Re: METS in JSON-LD?

From: Murray, Gregory <gregory.murray_at_nyob>
Date: Tue, 1 Aug 2023 16:08:45 +0000
To: CODE4LIB_at_LISTS.CLIR.ORG
Hi Manuela,

Personally I’d recommend storing and managing your METS documents as XML and converting to JSON only at the point where you need to process them as JSON. That assumes you have the option of storing as XML. If your database is built mainly or only for JSON, then you’ll have to do a one-time conversion from XML to JSON. In any case, as has already been said it’s strictly a matter of conversion, and there are lots of tools that can take XML and output generic JSON in a lossless way.
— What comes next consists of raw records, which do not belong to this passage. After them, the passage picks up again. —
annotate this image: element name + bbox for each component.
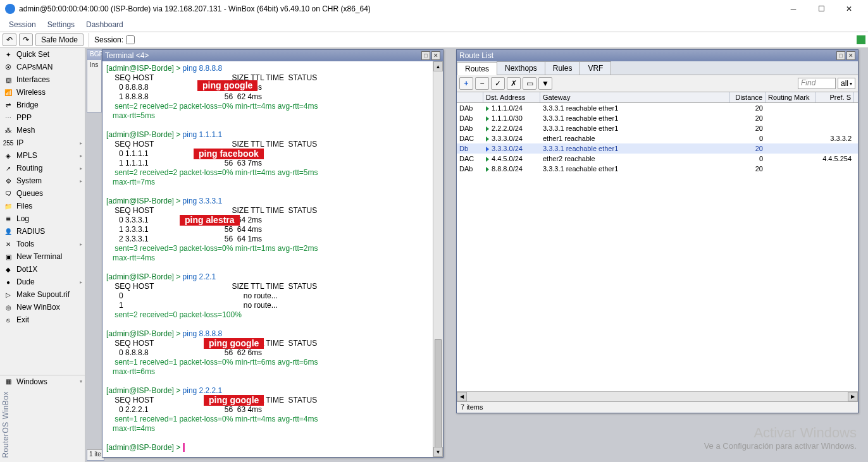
sidebar-item-label: Dot1X <box>16 265 37 274</box>
routelist-body: Routes Nexthops Rules VRF + − ✓ ✗ ▭ ▼ Fi… <box>457 61 858 413</box>
table-row[interactable]: DAb1.1.1.0/303.3.3.1 reachable ether120 <box>457 113 858 123</box>
sidebar-item-wireless[interactable]: 📶Wireless <box>0 86 85 99</box>
add-button[interactable]: + <box>459 77 473 90</box>
chevron-right-icon: ▸ <box>80 153 82 159</box>
sidebar-item-interfaces[interactable]: ▧Interfaces <box>0 73 85 86</box>
sidebar-icon: ✦ <box>4 50 13 59</box>
safe-mode-button[interactable]: Safe Mode <box>35 33 84 46</box>
col-rm[interactable]: Routing Mark <box>766 92 816 102</box>
sidebar-item-new-winbox[interactable]: ◎New WinBox <box>0 301 85 313</box>
sidebar-item-system[interactable]: ⚙System▸ <box>0 174 85 187</box>
redo-button[interactable]: ↷ <box>19 33 33 46</box>
filter-button[interactable]: ▼ <box>538 77 552 90</box>
sidebar-item-tools[interactable]: ✕Tools▸ <box>0 238 85 250</box>
col-flag[interactable] <box>457 92 483 102</box>
terminal-scrollbar[interactable]: ▲ ▼ <box>433 61 443 457</box>
main-area: ✦Quick Set⦿CAPsMAN▧Interfaces📶Wireless⇌B… <box>0 48 868 462</box>
routelist-tabs: Routes Nexthops Rules VRF <box>457 61 858 75</box>
sidebar-item-make-supout-rif[interactable]: ▷Make Supout.rif <box>0 288 85 301</box>
table-row[interactable]: DAC3.3.3.0/24ether1 reachable03.3.3.2 <box>457 133 858 143</box>
sidebar-item-mesh[interactable]: ⁂Mesh <box>0 124 85 137</box>
annotation-label: ping google <box>197 80 257 91</box>
sidebar-item-bridge[interactable]: ⇌Bridge <box>0 99 85 111</box>
sidebar-item-label: CAPsMAN <box>16 63 53 71</box>
routelist-close-button[interactable]: ✕ <box>846 51 855 60</box>
col-gw[interactable]: Gateway <box>540 92 730 102</box>
table-row[interactable]: DAC4.4.5.0/24ether2 reachable04.4.5.254 <box>457 154 858 164</box>
annotation-label: ping facebook <box>194 149 264 159</box>
menu-settings[interactable]: Settings <box>42 19 80 30</box>
sidebar-item-label: PPP <box>16 113 32 122</box>
tab-nexthops[interactable]: Nexthops <box>497 61 545 75</box>
sidebar-item-dude[interactable]: ●Dude▸ <box>0 276 85 288</box>
routelist-min-button[interactable]: □ <box>836 51 845 60</box>
sidebar-item-label: Quick Set <box>16 50 49 59</box>
sidebar-item-label: New Terminal <box>16 252 62 261</box>
scroll-thumb[interactable] <box>435 339 442 453</box>
toolbar-separator <box>89 33 89 47</box>
sidebar-item-quick-set[interactable]: ✦Quick Set <box>0 48 85 61</box>
sidebar-item-ppp[interactable]: ⋯PPP <box>0 111 85 124</box>
table-row[interactable]: DAb1.1.1.0/243.3.3.1 reachable ether120 <box>457 103 858 113</box>
tab-routes[interactable]: Routes <box>457 62 497 75</box>
sidebar-item-routing[interactable]: ↗Routing▸ <box>0 162 85 174</box>
find-input[interactable]: Find <box>798 78 836 89</box>
all-dropdown[interactable]: all▾ <box>838 78 855 89</box>
sidebar-item-new-terminal[interactable]: ▣New Terminal <box>0 250 85 263</box>
table-row[interactable]: Db3.3.3.0/243.3.3.1 reachable ether120 <box>457 143 858 154</box>
sidebar-icon: 🗨 <box>4 189 13 198</box>
table-row[interactable]: DAb8.8.8.0/243.3.3.1 reachable ether120 <box>457 164 858 174</box>
undo-button[interactable]: ↶ <box>3 33 16 46</box>
sidebar-item-queues[interactable]: 🗨Queues <box>0 187 85 200</box>
routelist-hscroll[interactable]: ◀ ▶ <box>457 391 858 401</box>
sidebar-item-capsman[interactable]: ⦿CAPsMAN <box>0 61 85 73</box>
sidebar-icon: ≣ <box>4 214 13 223</box>
terminal-body[interactable]: [admin@ISP-Borde] > ping 8.8.8.8 SEQ HOS… <box>102 61 443 457</box>
terminal-min-button[interactable]: □ <box>421 51 430 60</box>
sidebar-item-log[interactable]: ≣Log <box>0 212 85 225</box>
sidebar-icon: 📁 <box>4 202 13 210</box>
routelist-titlebar[interactable]: Route List □ ✕ <box>457 50 858 61</box>
scroll-right-icon[interactable]: ▶ <box>848 392 858 401</box>
sidebar-icon: ▣ <box>4 252 13 261</box>
menu-session[interactable]: Session <box>4 19 41 30</box>
sidebar-icon: 255 <box>4 138 13 147</box>
terminal-titlebar[interactable]: Terminal <4> □ ✕ <box>102 50 443 61</box>
col-ps[interactable]: Pref. S <box>816 92 854 102</box>
brand-text: RouterOS WinBox <box>0 387 85 462</box>
peek-title: BGP <box>87 50 101 60</box>
annotation-label: ping alestra <box>180 215 240 226</box>
close-button[interactable]: ✕ <box>835 0 863 18</box>
scroll-up-icon[interactable]: ▲ <box>433 61 443 71</box>
sidebar-item-label: New WinBox <box>16 303 60 312</box>
col-dst[interactable]: Dst. Address <box>483 92 540 102</box>
tab-rules[interactable]: Rules <box>545 61 581 75</box>
scroll-left-icon[interactable]: ◀ <box>457 392 467 401</box>
sidebar-item-dot1x[interactable]: ◆Dot1X <box>0 263 85 276</box>
sidebar-item-radius[interactable]: 👤RADIUS <box>0 225 85 238</box>
comment-button[interactable]: ▭ <box>523 77 536 90</box>
sidebar-item-label: IP <box>16 138 23 147</box>
sidebar-item-label: Windows <box>16 377 47 386</box>
minimize-button[interactable]: ─ <box>779 0 807 18</box>
session-checkbox[interactable] <box>126 35 135 44</box>
windows-icon: ▦ <box>4 377 13 386</box>
menu-dashboard[interactable]: Dashboard <box>81 19 128 30</box>
sidebar-item-mpls[interactable]: ◈MPLS▸ <box>0 149 85 162</box>
disable-button[interactable]: ✗ <box>507 77 521 90</box>
table-row[interactable]: DAb2.2.2.0/243.3.3.1 reachable ether120 <box>457 123 858 133</box>
sidebar-item-files[interactable]: 📁Files <box>0 200 85 212</box>
tab-vrf[interactable]: VRF <box>580 61 611 75</box>
terminal-close-button[interactable]: ✕ <box>431 51 440 60</box>
sidebar-item-exit[interactable]: ⎋Exit <box>0 313 85 326</box>
scroll-down-icon[interactable]: ▼ <box>433 447 443 457</box>
sidebar-item-ip[interactable]: 255IP▸ <box>0 137 85 149</box>
sidebar-icon: ⚙ <box>4 176 13 185</box>
sidebar-icon: ⁂ <box>4 126 13 135</box>
sidebar-item-label: Make Supout.rif <box>16 290 70 299</box>
remove-button[interactable]: − <box>475 77 489 90</box>
col-dist[interactable]: Distance <box>730 92 766 102</box>
sidebar-item-windows[interactable]: ▦ Windows ▾ <box>0 375 85 387</box>
maximize-button[interactable]: ☐ <box>807 0 835 18</box>
enable-button[interactable]: ✓ <box>491 77 505 90</box>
Whether you would then need to have another process to go from JSON to JSON-LD I don’t know; that’s outside my knowledge.

Hope this helps,
Greg


Gregory Murray
Director of Digital Initiatives
Wright Library
Princeton Theological Seminary


From: Code for Libraries <CODE4LIB_at_LISTS.CLIR.ORG> on behalf of parker, anson D (adp6j) <000000d5611add13-dmarc-request_at_LISTS.CLIR.ORG>
Date: Tuesday, August 1, 2023 at 10:55 AM
To: CODE4LIB_at_LISTS.CLIR.ORG <CODE4LIB_at_LISTS.CLIR.ORG>
Subject: Re: [CODE4LIB] METS in JSON-LD?
[You don't often get email from 000000d5611add13-dmarc-request@lists.clir.org. Learn why this is important at https://aka.ms/LearnAboutSenderIdentification ]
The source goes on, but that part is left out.